Kemajuan teknologi banyak membantu bidang kedokteran dan cukup memberikan manfaat dalam diagnostik dan terapi kanker. Tapi, hal tersebut kadang membuat dokter menjadi kurang dalam memandang berbagai aspek manusia saat menghadapi pasien. Dokter, menurut Prof. dr. R. Sunaryadi Tejawinata, Sp.THT-KL(K) dari RS dr. Soetomo, Surabaya, seharusnya tidak hanya melihat pasien dari penyakitnya saja, tapi harus melihatnya sebagai manusia secara utuh. Inilah yang menjadi dasar berkembangnya perawatan paliatif di seluruh dunia.

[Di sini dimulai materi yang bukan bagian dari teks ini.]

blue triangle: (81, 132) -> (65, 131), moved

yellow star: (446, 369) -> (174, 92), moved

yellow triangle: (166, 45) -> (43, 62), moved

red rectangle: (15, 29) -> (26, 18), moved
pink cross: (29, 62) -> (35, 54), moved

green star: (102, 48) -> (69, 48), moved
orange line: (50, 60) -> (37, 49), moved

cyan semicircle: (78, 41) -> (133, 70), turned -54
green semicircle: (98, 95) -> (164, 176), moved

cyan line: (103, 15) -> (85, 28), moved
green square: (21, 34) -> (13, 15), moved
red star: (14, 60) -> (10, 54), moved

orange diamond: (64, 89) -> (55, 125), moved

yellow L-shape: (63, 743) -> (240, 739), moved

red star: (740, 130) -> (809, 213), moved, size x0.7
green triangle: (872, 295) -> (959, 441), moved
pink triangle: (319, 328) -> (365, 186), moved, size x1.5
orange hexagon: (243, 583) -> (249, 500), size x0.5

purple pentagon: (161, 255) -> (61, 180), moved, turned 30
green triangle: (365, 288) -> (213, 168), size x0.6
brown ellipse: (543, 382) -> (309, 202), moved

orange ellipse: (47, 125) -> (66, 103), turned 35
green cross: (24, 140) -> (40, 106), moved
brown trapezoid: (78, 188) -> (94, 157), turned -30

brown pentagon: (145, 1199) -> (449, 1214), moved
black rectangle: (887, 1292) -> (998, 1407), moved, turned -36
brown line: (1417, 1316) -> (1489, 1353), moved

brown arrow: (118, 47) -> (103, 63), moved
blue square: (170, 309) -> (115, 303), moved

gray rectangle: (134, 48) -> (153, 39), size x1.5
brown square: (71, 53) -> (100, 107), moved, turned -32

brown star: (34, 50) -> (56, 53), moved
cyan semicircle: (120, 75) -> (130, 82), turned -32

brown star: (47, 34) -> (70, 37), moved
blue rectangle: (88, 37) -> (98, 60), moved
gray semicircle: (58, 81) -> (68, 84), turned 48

Berdasarkan buku Pedoman Penanggulangan Kanker Terpadu Paripurna, perawatan paliatif adalah semua tindakan aktif guna meringankan beban penderita kanker, terutama yang tidak mungkin disembuhkan. Jadi, penanganan kanker tidak lagi hanya mengobati penyakitnya, tetapi juga memperhatikan keluhan-keluhan yang dialami pasien, guna meningkatkan kualitas hidup pasien.

Ketika kemoterapi pertama kali diperkenalkan di tahun 1960-an sebagai pengobatan kanker, dunia sangat excited dan berharap banyak terhadap terapi ini. Tapi,  ternyata banyak pasien kanker yang justru meninggal karena efeknya. “Saat itu, dunia kedokteran dikritik habis-habisan bahwa dokter tidak memperhatikan penderitaan pasien,” kata dr. Maria A. Witjaksono, MPALLC., dari Rumah Sakit Kanker Dharmais.

 

Layanan Perawatan Paliatif

Insiden penyakit kanker di Indonesia, hampir 50 persennya datang dalam stadium lanjut. Selain itu, tiap tahunnya di Indonesia terdapat sekitar 238.000 penderita kanker baru. Karena itu Indonesia berada di urutan ke 4 setelah China, India, dan Amerika Serikat. Penderita yang datang dalam stadium lanjut, biasanya sulit untuk dapat disembuhkan. Penderitaan pasien semakin hari semakin berat, begitu juga dengan keluarganya yang harus mengalami masa akhir hidup penderita.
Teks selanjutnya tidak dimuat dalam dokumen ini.